Painter notes that statutes prohibiting such conflicts for executive branch employees already exist. Under Title 18 Section 208 of the United States Code, it is a criminal offense for members of the executive branch (except for the President and vice president) to participate in government matters in which they or their immediate family has a financial interest.
“That’s why I told [former Goldman Sachs CEO] Hank Paulson that he had to sell his Goldman Sachs stock to become Treasury Secretary [in 2006],” Painter recalls of his time as the Bush administration’s chief ethics lawyer. But in addition to exempting the President and vice president, he adds, the law also “doesn’t apply to members of Congress.”
In order to comply with 18 U.S. Code 208, as it’s more commonly known, many executive branch members place their assets, including stock holdings, in a blind trust. While Loeffler claims to have had no knowledge of the stock trades made on her behalf by investment managers, her holdings are not in a blind trust—an arrangement in which she would have no way of knowing or intervening in how her assets are being managed.
“My advice to clients is typically, if they’re in office or in a position where these laws apply, that a blind trust is an excellent way to protect themselves from liability,” Perkins Coie’s Cohen says.
But blind trusts do come with a stigma. “The general thinking is that blind trusts don’t tend to be invested very well,” Covington’s Kelner notes. “There aren’t many people comfortable with the idea of having no idea what risks they are exposed to.”
There is also the option known as a Rule 10b5-1 plan, which establishes a predetermined plan for purchasing or selling select securities and is often used by corporate insiders to comply with insider-trading laws. Along with blind trusts, 10b5-1 plans are among the most viable “safe harbors” available to politicians seeking to insulate themselves from insider-trading scrutiny, according to Dorsey & Whitney’s Thomas Gorman.

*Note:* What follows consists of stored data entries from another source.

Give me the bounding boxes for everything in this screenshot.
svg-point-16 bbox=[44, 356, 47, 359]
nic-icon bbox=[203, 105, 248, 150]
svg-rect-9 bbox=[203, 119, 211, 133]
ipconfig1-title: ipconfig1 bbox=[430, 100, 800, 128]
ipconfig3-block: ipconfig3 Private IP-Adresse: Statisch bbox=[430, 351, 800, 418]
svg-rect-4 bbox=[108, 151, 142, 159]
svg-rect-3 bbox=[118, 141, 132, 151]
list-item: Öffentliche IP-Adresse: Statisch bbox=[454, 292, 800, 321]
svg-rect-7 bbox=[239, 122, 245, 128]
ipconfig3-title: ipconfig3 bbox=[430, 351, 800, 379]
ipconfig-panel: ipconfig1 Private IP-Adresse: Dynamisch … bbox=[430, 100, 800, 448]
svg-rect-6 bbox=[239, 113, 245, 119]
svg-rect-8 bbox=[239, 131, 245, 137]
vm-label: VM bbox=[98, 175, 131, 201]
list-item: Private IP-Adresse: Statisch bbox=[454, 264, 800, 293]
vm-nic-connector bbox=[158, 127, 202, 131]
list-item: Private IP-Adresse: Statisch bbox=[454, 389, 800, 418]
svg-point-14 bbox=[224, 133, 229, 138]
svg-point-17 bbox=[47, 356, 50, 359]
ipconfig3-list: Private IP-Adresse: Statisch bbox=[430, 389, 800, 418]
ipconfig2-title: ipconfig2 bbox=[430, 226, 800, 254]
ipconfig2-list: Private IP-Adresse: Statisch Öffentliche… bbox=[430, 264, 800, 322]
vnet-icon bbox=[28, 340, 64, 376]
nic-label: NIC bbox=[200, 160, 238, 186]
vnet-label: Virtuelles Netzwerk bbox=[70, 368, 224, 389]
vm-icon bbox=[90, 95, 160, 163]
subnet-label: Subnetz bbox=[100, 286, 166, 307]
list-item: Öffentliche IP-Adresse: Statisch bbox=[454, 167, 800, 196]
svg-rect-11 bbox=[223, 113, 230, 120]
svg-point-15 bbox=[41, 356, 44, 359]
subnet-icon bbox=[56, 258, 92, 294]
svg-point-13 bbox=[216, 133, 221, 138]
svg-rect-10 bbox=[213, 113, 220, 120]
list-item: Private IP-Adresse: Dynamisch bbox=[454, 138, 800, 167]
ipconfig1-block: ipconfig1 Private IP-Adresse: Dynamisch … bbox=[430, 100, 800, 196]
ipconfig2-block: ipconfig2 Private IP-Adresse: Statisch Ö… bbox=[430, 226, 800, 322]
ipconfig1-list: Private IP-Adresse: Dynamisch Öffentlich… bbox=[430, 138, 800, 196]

In Gorman’s estimation, because neither Burr nor Loeffler chose to adopt any of the measures designed to protect lawmakers from accusations of self-dealing, “the government has to investigate them” to determine whether or not there was any wrongdoing.
Should investigators find such evidence, it would be the STOCK Act which, while little used thus far, would be deployed to hold those lawmakers accountable for their actions.
“Without the STOCK Act, I’m not sure any regulators would be looking at stock trading by members of Congress,” Kelner says. “The hurdles were higher before. It would have been difficult to bring a case.”